** RECORDS SUPPLIED **

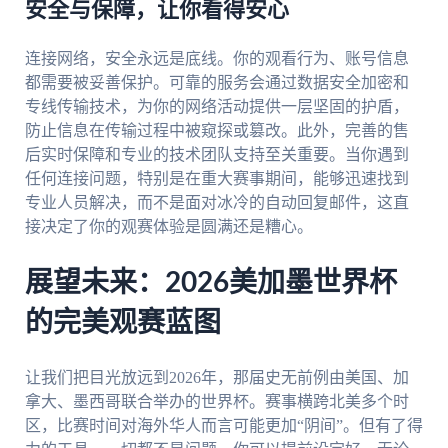
安全与保障，让你看得安心
连接网络，安全永远是底线。你的观看行为、账号信息
都需要被妥善保护。可靠的服务会通过数据安全加密和
专线传输技术，为你的网络活动提供一层坚固的护盾，
防止信息在传输过程中被窥探或篡改。此外，完善的售
后实时保障和专业的技术团队支持至关重要。当你遇到
任何连接问题，特别是在重大赛事期间，能够迅速找到
专业人员解决，而不是面对冰冷的自动回复邮件，这直
接决定了你的观赛体验是圆满还是糟心。
展望未来：2026美加墨世界杯
的完美观赛蓝图
让我们把目光放远到2026年，那届史无前例由美国、加
拿大、墨西哥联合举办的世界杯。赛事横跨北美多个时
区，比赛时间对海外华人而言可能更加“阴间”。但有了得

** WORK INSTRUCTIONS **
Once the pictures are set aside, give the rest of the material again unchanged.

** SOLUTION FOR THIS TASK **
安全与保障，让你看得安心
连接网络，安全永远是底线。你的观看行为、账号信息
都需要被妥善保护。可靠的服务会通过数据安全加密和
专线传输技术，为你的网络活动提供一层坚固的护盾，
防止信息在传输过程中被窥探或篡改。此外，完善的售
后实时保障和专业的技术团队支持至关重要。当你遇到
任何连接问题，特别是在重大赛事期间，能够迅速找到
专业人员解决，而不是面对冰冷的自动回复邮件，这直
接决定了你的观赛体验是圆满还是糟心。
展望未来：2026美加墨世界杯
的完美观赛蓝图
让我们把目光放远到2026年，那届史无前例由美国、加
拿大、墨西哥联合举办的世界杯。赛事横跨北美多个时
区，比赛时间对海外华人而言可能更加“阴间”。但有了得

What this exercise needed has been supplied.